Background
The literature regarding COVID-19 associated pulmonary aspergillosis (CAPA) has shown conflicting observations, including survival of CAPA patients not receiving antifungal therapy and discrepancy between CAPA diagnosis and autopsy findings. To gain insight into the pathophysiology of CAPA we performed a case-control study, in which we compared
Aspergillus
test profiles in CAPA patients and controls in relation to ICU-mortality.
Methods
A multinational case-control study, in which
Aspergillus
test results, use of antifungal therapy and mortality were collected from critically-ill COVID-19 patients. Patients were classified using the 2020 ECMM/ISHAM consensus case definitions.
Results
219 critically-ill COVID-19 cases were analyzed, including one proven, 38 probable, 19 possible CAPA cases, 21
Aspergillus
colonized patients, seven patients only positive for serum (1, 3)-ß-D-glucan (BDG), and 133 cases with no evidence of CAPA. Mortality was 53.8% in CAPA patients compared to 24.1% in patients without CAPA (p=0.001). Positive serum galactomannan (GM) and BDG were associated with increased mortality compared to serum biomarker negative CAPA patients (87.5% versus 41.7%, p=0.046; 90.0% versus 42.1%, p=0.029, respectively).

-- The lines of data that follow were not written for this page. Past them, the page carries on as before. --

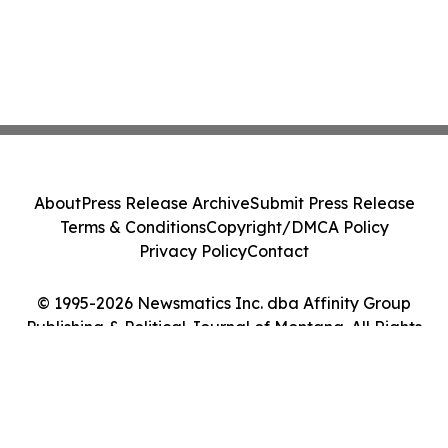
About
Press Release Archive
Submit Press Release
Terms & Conditions
Copyright/DMCA Policy
Privacy Policy
Contact
© 1995-2026 Newsmatics Inc. dba Affinity Group
Publishing & Political Journal of Montana. All Rights
Reserved.
Cookie Settings / Your Privacy Choices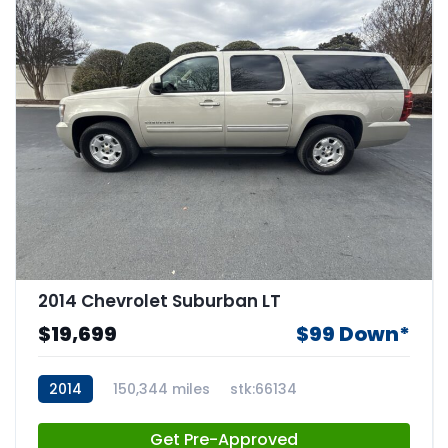
2014 Chevrolet Suburban LT
$19,699
$99 Down*
2014
150,344 miles
stk:66134
Get Pre-Approved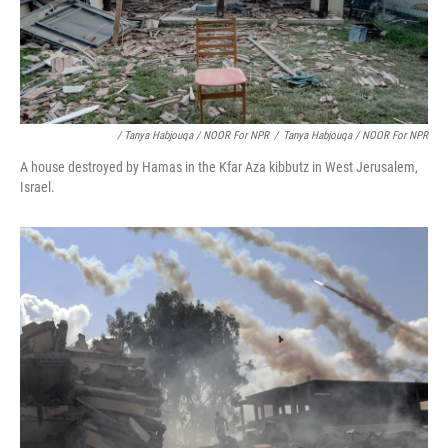
/ Tanya Habjouqa / NOOR For NPR
/
Tanya Habjouqa / NOOR For NPR
A house destroyed by Hamas in the Kfar Aza kibbutz in West Jerusalem,
Israel.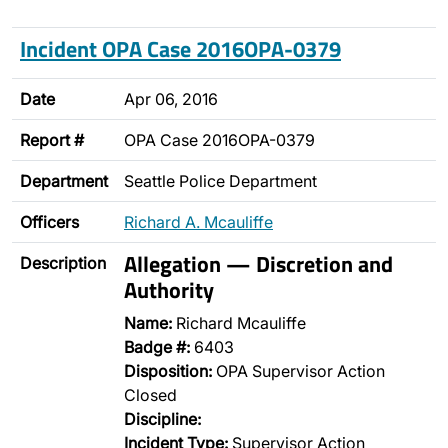
Incident OPA Case 2016OPA-0379
Date
Apr 06, 2016
Report #
OPA Case 2016OPA-0379
Department
Seattle Police Department
Officers
Richard A. Mcauliffe
Allegation — Discretion and
Description
Authority
Name:
Richard Mcauliffe
Badge #:
6403
Disposition:
OPA Supervisor Action
Closed
Discipline:
Incident Type:
Supervisor Action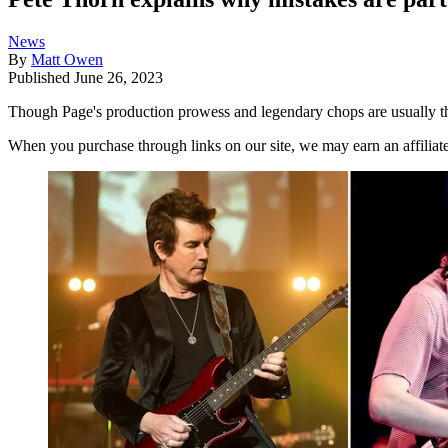
News
By
Matt Owen
Published
June 26, 2023
Though Page's production prowess and legendary chops are usually th
When you purchase through links on our site, we may earn an affilia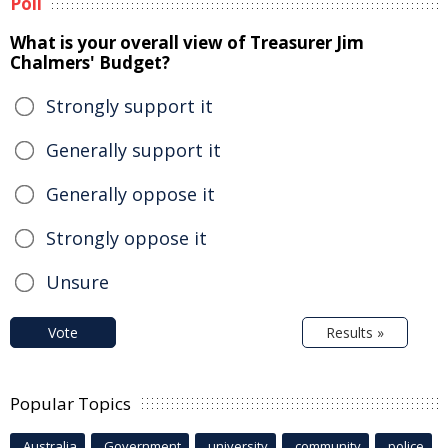
Poll
What is your overall view of Treasurer Jim
Chalmers' Budget?
Strongly support it
Generally support it
Generally oppose it
Strongly oppose it
Unsure
Vote
Results »
Popular Topics
Australia
Government
university
community
police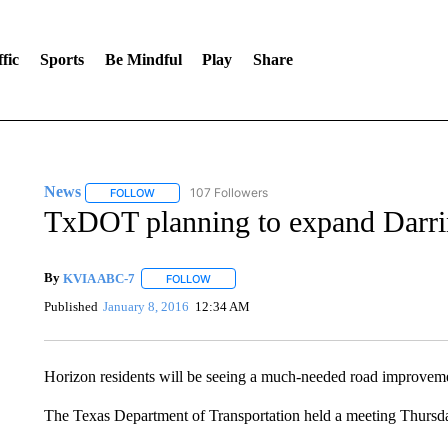
fic
Sports
Be Mindful
Play
Share
News
107 Followers
FOLLOW
FOLLOW "NEWS" TO RECEIVE NOTIFICATIONS ABOUT 
TxDOT planning to expand Darri
By
KVIA ABC-7
FOLLOW
FOLLOW "" TO RECEIVE NOTIFICATIONS ABO
Published
January 8, 2016
12:34 AM
Horizon residents will be seeing a much-needed road improvem
The Texas Department of Transportation held a meeting Thursda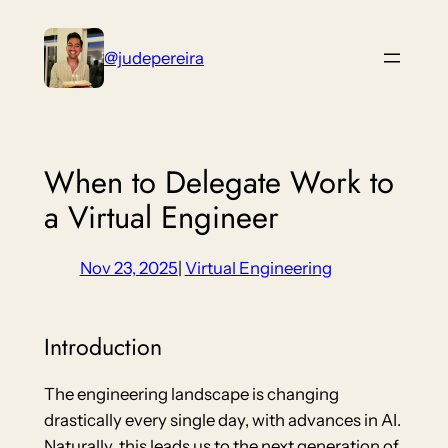
Skip
to
@judepereira
content
When to Delegate Work to
a Virtual Engineer
Nov 23, 2025
|
Virtual Engineering
Introduction
The engineering landscape is changing
drastically every single day, with advances in AI.
Naturally, this leads us to the next generation of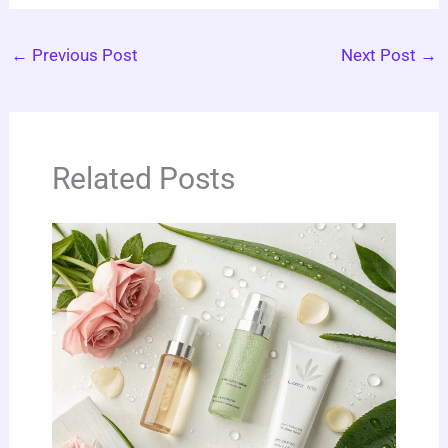
←
Previous Post
Next Post
→
Related Posts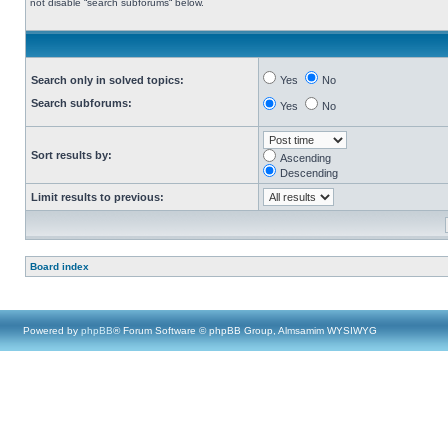
not disable “search subforums“ below.
Search only in solved topics:
Yes
No
Search subforums:
Yes
No
Sort results by:
Ascending
Descending
Limit results to previous:
Board index
Powered by
phpBB
® Forum Software © phpBB Group, Almsamim WYSIWYG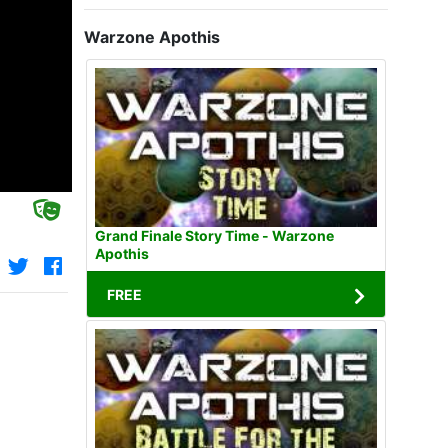
Warzone Apothis
Grand Finale Story Time - Warzone
Apothis
FREE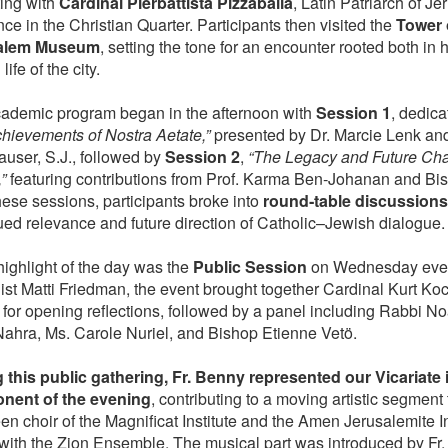
ing with
Cardinal Pierbattista Pizzaballa
, Latin Patriarch of Je
ce in the Christian Quarter. Participants then visited the
Tower 
alem Museum
, setting the tone for an encounter rooted both in h
life of the city.
ademic program began in the afternoon with
Session 1
, dedica
hievements of Nostra Aetate,”
presented by Dr. Marcie Lenk and 
auser, S.J., followed by
Session 2
,
“The Legacy and Future Cha
”
featuring contributions from Prof. Karma Ben‑Johanan and Bi
hese sessions, participants broke into
round‑table discussions
ued relevance and future direction of Catholic–Jewish dialogue.
highlight of the day was the
Public Session
on Wednesday even
list Matti Friedman, the event brought together Cardinal Kurt K
 for opening reflections, followed by a panel including Rabbi 
Nahra, Ms. Carole Nuriel, and Bishop Etienne Vetö.
 this public gathering, Fr. Benny represented our Vicariate 
nent of the evening
, contributing to a moving artistic segment
n choir of the Magnificat Institute and the Amen Jerusalemite I
 with the Zion Ensemble. The musical part was introduced by Fr. P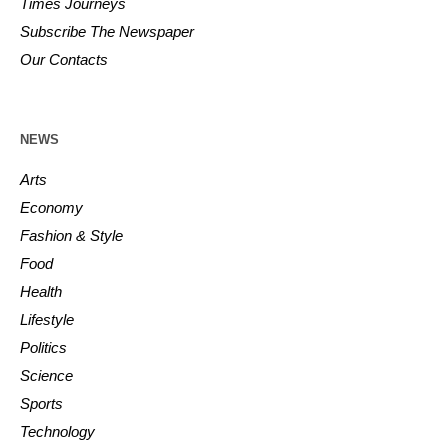
Times Journeys
Subscribe The Newspaper
Our Contacts
NEWS
Arts
Economy
Fashion & Style
Food
Health
Lifestyle
Politics
Science
Sports
Technology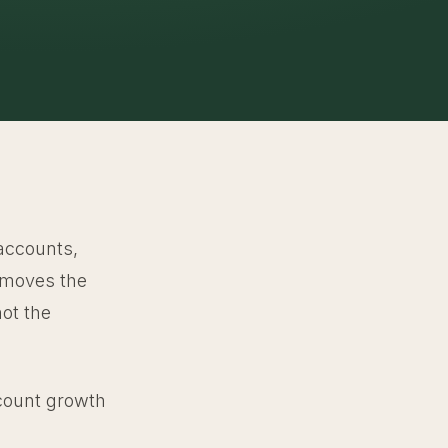
 accounts,
y moves the
ot the
account growth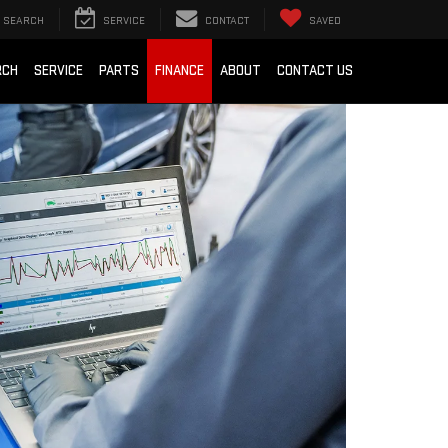
SEARCH
SERVICE
CONTACT
SAVED
RCH
SERVICE
PARTS
FINANCE
ABOUT
CONTACT US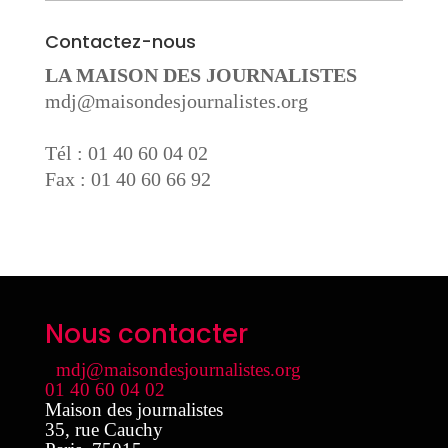
Contactez-nous
LA MAISON DES JOURNALISTES
mdj@maisondesjournalistes.org
Tél : 01 40 60 04 02
Fax : 01 40 60 66 92
Nous contacter
mdj@maisondesjournalistes.org
01 40 60 04 02
Maison des journalistes
35, rue Cauchy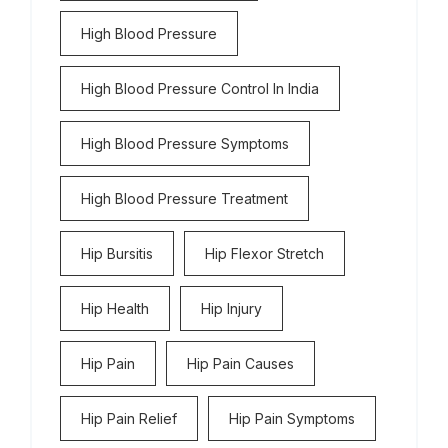
High Blood Pressure
High Blood Pressure Control In India
High Blood Pressure Symptoms
High Blood Pressure Treatment
Hip Bursitis
Hip Flexor Stretch
Hip Health
Hip Injury
Hip Pain
Hip Pain Causes
Hip Pain Relief
Hip Pain Symptoms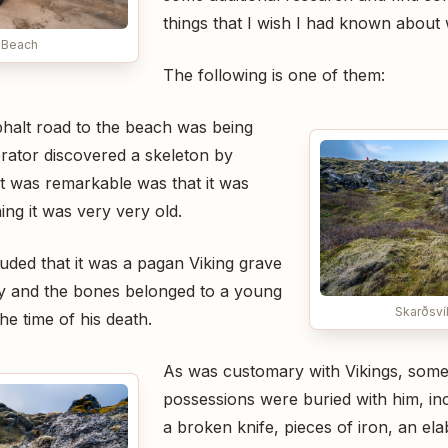
things that I wish I had known about
 Beach
The following is one of them:
halt road to the beach was being
erator discovered a skeleton by
 was remarkable was that it was
ng it was very very old.
uded that it was a pagan Viking grave
ry and the bones belonged to a young
Skarðsví
he time of his death.
As was customary with Vikings, some 
possessions were buried with him, in
a broken knife, pieces of iron, an el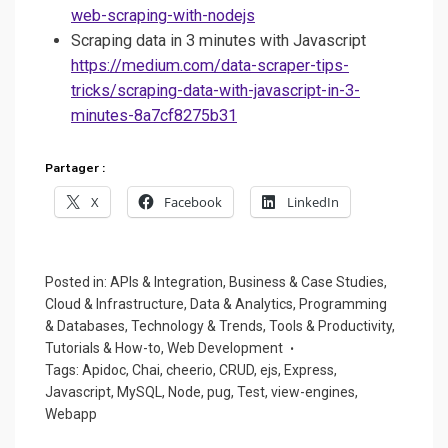
web-scraping-with-nodejs
Scraping data in 3 minutes with Javascript
https://medium.com/data-scraper-tips-
tricks/scraping-data-with-javascript-in-3-
minutes-8a7cf8275b31
Partager :
X
Facebook
LinkedIn
Posted in:
APIs & Integration
,
Business & Case Studies
,
Cloud & Infrastructure
,
Data & Analytics
,
Programming
& Databases
,
Technology & Trends
,
Tools & Productivity
,
Tutorials & How-to
,
Web Development
Tags:
Apidoc
,
Chai
,
cheerio
,
CRUD
,
ejs
,
Express
,
Javascript
,
MySQL
,
Node
,
pug
,
Test
,
view-engines
,
Webapp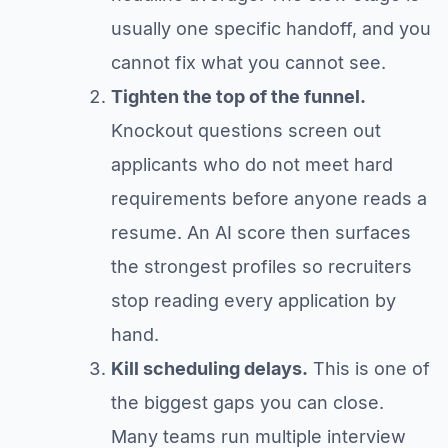
usually one specific handoff, and you
cannot fix what you cannot see.
Tighten the top of the funnel.
Knockout questions screen out
applicants who do not meet hard
requirements before anyone reads a
resume. An AI score then surfaces
the strongest profiles so recruiters
stop reading every application by
hand.
Kill scheduling delays.
This is one of
the biggest gaps you can close.
Many teams run multiple interview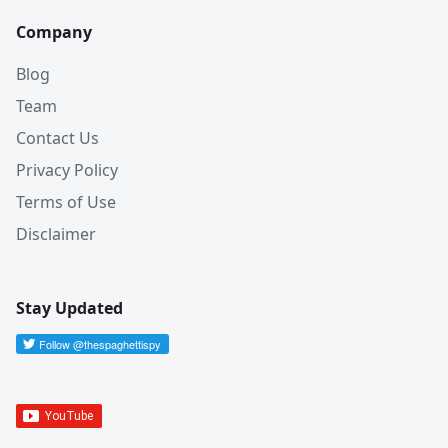
Company
Blog
Team
Contact Us
Privacy Policy
Terms of Use
Disclaimer
Stay Updated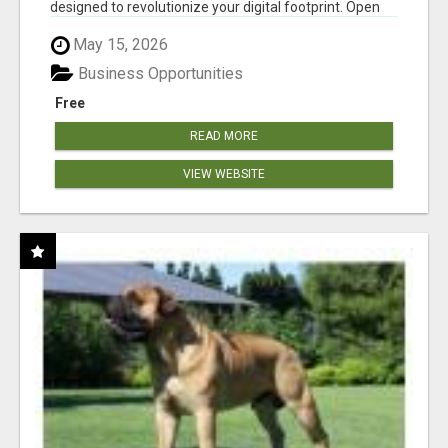
designed to revolutionize your digital footprint. Open
Cla...
May 15, 2026
Business Opportunities
Free
READ MORE
VIEW WEBSITE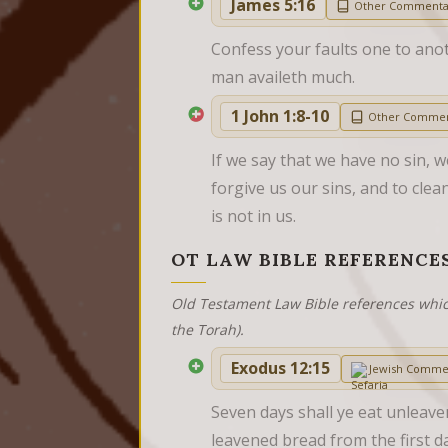
James 5:16
Other Commenta
Confess your faults one to anot
man availeth much.
1 John 1:8-10
Other Commen
If we say that we have no sin, we
forgive us our sins, and to clea
is not in us.
OT LAW BIBLE REFERENCE
Old Testament Law Bible references whic
the Torah).
Exodus 12:15
Jewish Comme
Seven days shall ye eat unleave
leavened bread from the first day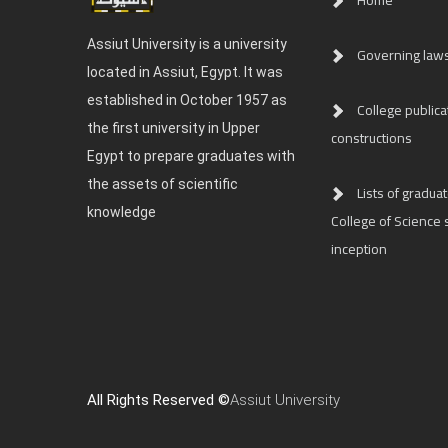
Home
Assiut University is a university
Governing law
located in Assiut, Egypt. It was
established in October 1957 as
College publica
the first university in Upper
constructions
Egypt to prepare graduates with
the assets of scientific
Lists of graduat
knowledge
College of Science s
inception
All Rights Reserved ©
Assiut University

For each point increase in GM or ten-point BDG serum concentration, the odds of death increased (GM, OR 10.208, 95%CI 1.621-64.291, p=0.013; BDG, OR 1.247, 95%CI 1.029-1.511, p=0.024).
Conclusions
CAPA is a complex disease, probably involving a continuum of respiratory colonization, tissue-invasion and angioinvasion. Serum biomarkers are useful for staging CAPA disease progression and, if positive, indicate angioinvasion and a high probability of mortality. There is need for a biomarker that distinguishes between respiratory tract colonization and tissue invasive CAPA disease.